◆ **What you are asked to do**:
Take every line from the listing below that contains "pozycjonowanie".

◆ **Data extract**:
= Beginning of Section =
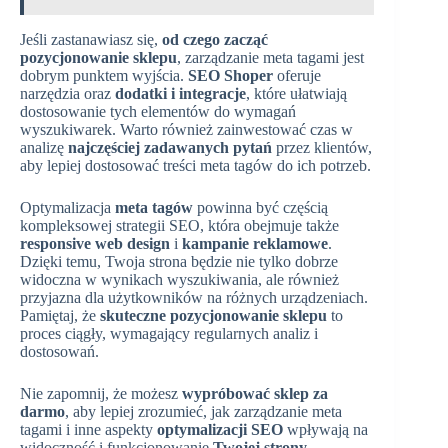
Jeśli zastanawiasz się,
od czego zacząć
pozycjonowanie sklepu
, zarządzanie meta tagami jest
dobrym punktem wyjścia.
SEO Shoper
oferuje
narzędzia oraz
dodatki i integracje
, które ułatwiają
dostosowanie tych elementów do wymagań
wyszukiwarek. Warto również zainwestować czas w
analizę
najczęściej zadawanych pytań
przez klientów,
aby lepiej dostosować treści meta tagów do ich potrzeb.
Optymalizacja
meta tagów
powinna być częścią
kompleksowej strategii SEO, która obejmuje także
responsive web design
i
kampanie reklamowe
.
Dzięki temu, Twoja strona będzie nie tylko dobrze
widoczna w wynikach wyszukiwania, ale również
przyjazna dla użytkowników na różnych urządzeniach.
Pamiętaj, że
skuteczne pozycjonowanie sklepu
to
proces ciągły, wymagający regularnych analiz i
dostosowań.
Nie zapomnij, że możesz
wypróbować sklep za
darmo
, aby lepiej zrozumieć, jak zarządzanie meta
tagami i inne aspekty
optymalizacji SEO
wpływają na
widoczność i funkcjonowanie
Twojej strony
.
= End of Section =
= Beginning of Section =
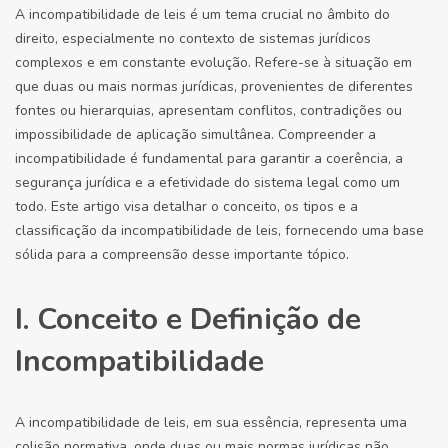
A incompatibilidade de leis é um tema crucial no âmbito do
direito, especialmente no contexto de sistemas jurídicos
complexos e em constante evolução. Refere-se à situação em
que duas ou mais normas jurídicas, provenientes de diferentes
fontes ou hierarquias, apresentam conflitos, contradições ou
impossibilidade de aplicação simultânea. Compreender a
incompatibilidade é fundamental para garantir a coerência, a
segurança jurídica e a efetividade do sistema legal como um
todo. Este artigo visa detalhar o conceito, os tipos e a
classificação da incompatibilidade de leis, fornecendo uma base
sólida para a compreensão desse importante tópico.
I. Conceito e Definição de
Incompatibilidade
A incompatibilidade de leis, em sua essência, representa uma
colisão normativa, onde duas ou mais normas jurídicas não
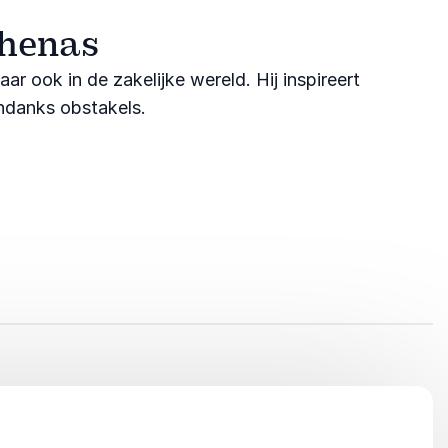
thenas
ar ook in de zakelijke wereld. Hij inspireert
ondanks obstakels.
= End of Section =
◆ **Task solution**:
pozycjonowanie sklepu
skuteczne pozycjonowanie sklepu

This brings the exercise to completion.